Ploetz first proposed the theory of racial hygiene in his "Racial Hygiene Basics" in 1895. In 1904 Ploetz founded the periodical "Archiv für Rassen-und Gesellschaftsbiologie" with Fritz Lenz as chief editor, and in 1905 the German Society for Racial Hygiene with 31 members. page In 1907 the society became the "International Society for Racial Hygiene". In 1930 he became an honorary doctor of the University of Munich.
Ploetz was a supporter of the Nazi Party, which took power in 1933. Ploetz wrote in April 1933 that he believed Hitler would bring racial hygienee from its previous marginality into the mainstream.
In 1933 Reich Interior Minister Wilhelm Frick established an "expert advisory committee for population and racial policy," which included Ploetz, Fritz Lenz, Ernst Rüdin and Hans F.K. Günther. This expert advisory committee had the task of advising the Nazis on the implementation and enforcement of legislation regarding racial and eugenic issues. In 1936, Hitler appointed Ploetz to a professorship.

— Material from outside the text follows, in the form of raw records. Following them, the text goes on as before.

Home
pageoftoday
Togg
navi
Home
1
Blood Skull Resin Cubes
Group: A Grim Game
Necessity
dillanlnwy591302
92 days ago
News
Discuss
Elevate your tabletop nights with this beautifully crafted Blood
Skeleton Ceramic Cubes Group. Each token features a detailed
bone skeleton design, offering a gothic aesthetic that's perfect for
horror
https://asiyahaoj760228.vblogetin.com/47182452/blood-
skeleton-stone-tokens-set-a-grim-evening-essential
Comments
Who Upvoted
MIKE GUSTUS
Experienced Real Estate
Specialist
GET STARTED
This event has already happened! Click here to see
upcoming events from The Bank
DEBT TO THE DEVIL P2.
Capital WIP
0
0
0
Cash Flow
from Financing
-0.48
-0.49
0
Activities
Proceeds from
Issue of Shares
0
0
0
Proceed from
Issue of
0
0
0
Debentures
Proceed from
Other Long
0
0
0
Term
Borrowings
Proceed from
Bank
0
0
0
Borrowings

In 1937 he joined the Nazi party.
He died at the age of 79 and is buried at his home in Herrsching on the Ammersee in Bavaria. After his death, Otmar Freiherr von Verschuer praised his "inner sympathy and enthusiasm the National Socialist Movement". Ernst Rüdin, also a committed National Socialist, praised Ploetz two years before as a man "by his meritorious services has helped to set up our Nazi ideology."

Theories

In his book The efficiency of our race and the protection of the weak he described a society in which eugenic ideas were applied. Society would examine the moral and intellectual capacity of citizens to decide on marriage and the permitted number of children. It may also include a prohibition on reproduction. Disabled children are euthanized at birth, while every young person would undergo an examination at puberty to determine if they would be permitted to marry and have children. Society would be regulated strictly to insure equal opportunity. Those who failed would starve. Ploetz found this idea horrible, and suggested as a humane alternative simply encouraging only "fit" people to reproduce, though he said this was a weak proposal.

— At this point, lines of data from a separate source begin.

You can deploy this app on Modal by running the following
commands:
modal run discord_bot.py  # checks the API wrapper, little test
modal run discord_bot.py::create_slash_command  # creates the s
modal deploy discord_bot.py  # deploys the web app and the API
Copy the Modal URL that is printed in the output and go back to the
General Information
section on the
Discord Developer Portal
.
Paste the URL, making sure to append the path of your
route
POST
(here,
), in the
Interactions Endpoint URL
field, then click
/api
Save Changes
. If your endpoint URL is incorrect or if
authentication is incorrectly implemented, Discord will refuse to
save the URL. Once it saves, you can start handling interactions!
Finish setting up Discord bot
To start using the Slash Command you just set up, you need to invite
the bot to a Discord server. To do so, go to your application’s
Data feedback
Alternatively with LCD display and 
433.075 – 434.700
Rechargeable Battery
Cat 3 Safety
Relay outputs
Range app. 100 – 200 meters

Along with many other eugenicists in Europe and America, Ploetz believed in the superiority of the Nordic race. His writings were a major influence on Nazi ideology. His opinion of the Jewish Question changed during the course of his life, but his view and the doctrine of the NSDAP were in accord by the time the party came to power in 1933.

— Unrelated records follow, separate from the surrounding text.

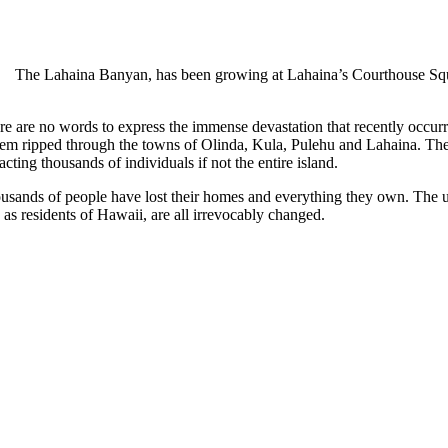
The Lahaina Banyan, has been growing at Lahaina’s Courthouse Square
re are no words to express the immense devastation that recently occurr
tem ripped through the towns of Olinda, Kula, Pulehu and Lahaina. These
cting thousands of individuals if not the entire island.
usands of people have lost their homes and everything they own. The ulti
as residents of Hawaii, are all irrevocably changed.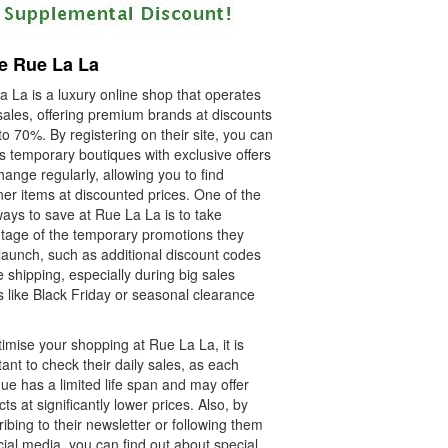
e Rue La La
 La is a luxury online shop that operates
sales, offering premium brands at discounts
to 70%. By registering on their site, you can
s temporary boutiques with exclusive offers
hange regularly, allowing you to find
er items at discounted prices. One of the
ays to save at Rue La La is to take
tage of the temporary promotions they
launch, such as additional discount codes
e shipping, especially during big sales
 like Black Friday or seasonal clearance
imise your shopping at Rue La La, it is
ant to check their daily sales, as each
ue has a limited life span and may offer
ts at significantly lower prices. Also, by
ibing to their newsletter or following them
ial media, you can find out about special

In his early writings Ploetz credited Jews as the second highest cultural race after Europeans. He identified no substantial difference in "racial character" between Aryans and Jews, arguing that the mental abilities of Jews and their role in the development of human culture made them indispensable to the "process of racial mix" which would enhance humanity.
The high aptitude of the Jews and their outstanding role in the progress of mankind considering men like Jesus, Spinoza, Marx has to be kindly acknowledged without hesitation... All this Antisemitism is a flop which will vanish slowly in the light of scientific knowledge and a humane democracy".

Later he revised this view. He stressed that the distinctiveness of Jews indicated that their mental characteristics would adversely affect Aryans by introducing individualism and lack of love for the military and the nation. He favored the global dominance of the Aryan race.